Salah satu pengemudi ojek online yang mengantar pesanan makanan. Sumber: Antara.

Penulis: Rusti Dian

Editor: Margareth Ratih. F

Baru-baru ini muncul tweet seorang warganet yang mempertanyakan kebijakan baru Gojek Indonesia. Kebijakan tersebut menunjukkan bahwa driver ojol (ojek online) tidak dibayar semestinya. 

Masalahnya adalah tentang driver yang bisa pick up dua order dari customer yang berbeda, asalkan memesan di resto yang sama. Alih-alih membuat driver tidak perlu mondar-mandir, kebijakan ini justru membuat driver tidak mendapat bayaran semestinya.

Gue awalnya pas dapat notif kalau driver harus nganterin orderan ke alamat yang pertama dulu senang, karena mikirnya driver bakalan dibayar 2 kali. Eh pas bapaknya datang dan tahu kalau dia cuma dapat Rp2.800 padahal gue bayar untuk delivery itu normal Rp13.000 malah jadi miris,”tulisnya dalam utas Twitter.

Menurutnya, driver juga harus mendapat bayaran normal di kedua orderan. Tapi kebijakan baru Gojek Indonesia ini justru mengambil 78% hak bayaran driver

Hal ini sontak menjadi perbincangan warganet pengguna Twitter. Bahkan di sana banyak juga driver ojol yang menyetujui utas berisi keluhan tersebut. Mereka juga membagikan ceritanya yang hanya mendapat upah sangat sedikit dari kedua orderan yang masuk.

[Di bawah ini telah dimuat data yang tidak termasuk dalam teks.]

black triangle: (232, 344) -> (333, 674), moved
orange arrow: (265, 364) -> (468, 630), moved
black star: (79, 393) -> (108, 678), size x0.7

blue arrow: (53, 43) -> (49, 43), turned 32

Kebijakan pesanan gabungan

Kini, ada kebijakan pesanan gabungan sebagai salah satu fitur yang tersedia di layanan transportasi online, terlebih jika ingin memesan makanan. Pesanan gabungan ini diklaim mampu meningkatkan produktivitas mengantar makanan ke konsumen. Driver bisa menyelesaikan dua pesanan dalam sekali jalan dengan memperoleh dua tarif pengiriman sekaligus.

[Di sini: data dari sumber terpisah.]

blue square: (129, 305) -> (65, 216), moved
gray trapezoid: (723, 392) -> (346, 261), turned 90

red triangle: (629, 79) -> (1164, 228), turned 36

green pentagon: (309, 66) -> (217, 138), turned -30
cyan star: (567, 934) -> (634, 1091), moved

Pesanan gabungan ini baru bisa dinikmati di Bandung dan area sekitar Jabodetabek. Berikut beberapa syarat pesanan gabungan:

  • Pesanan gabungan dilakukan di restoran GoBiz dan Super.
  • Driver menerima maksimal 2 orderan di satu restoran yang sama.
  • Waktu tempuh antar pelanggan harus berdekatan antara 5-10 menit.
  • Driver harus mengantar pesanan secara benar dan tidak tertukar.
  • Hanya mitra terpilih yang bisa menerima pesanan gabungan ini.
  • Driver tidak bisa cancel atau membatalkan pesanan gabungan.

Sayangnya, pesanan gabungan ini justru mengurangi jumlah poin pesanan kedua. Jika orderan terpisah driver bisa mendapat maksimal 3 poin, lain halnya ketika pesanan gabungan hanya bisa menerima 2 poin saja. Inilah yang membuat seolah driver tidak mendapat upah semestinya.

Kebijakan menyengsarakan driver ojol

Kebijakan yang merugikan driver ojol tidak hanya terjadi sekali ini saja. Praktik kerja super eksploitatif ini membuat driver ojol tidak bisa bebas dalam pekerjaannya. 

Penggunaan kata ‘kemitraan’ pun perlu dievaluasi lantaran kemitraan di sini seharusnya hubungan kerja yang setara dan adil berdasar prinsip saling memerlukan, mempercayai, memperkuat, dan menguntungkan.

Sayangnya, kemitraan ini bersifat palsu. Driver ojol tidak memperoleh haknya sebagai mitra, melainkan bekerja dalam hubungan kerja buruh dan pengusaha. Perusahaan seolah menghindari memberi upah minimum, jaminan kesehatan, upah lembur, pesangon, hak libur, dan jam kerja layak.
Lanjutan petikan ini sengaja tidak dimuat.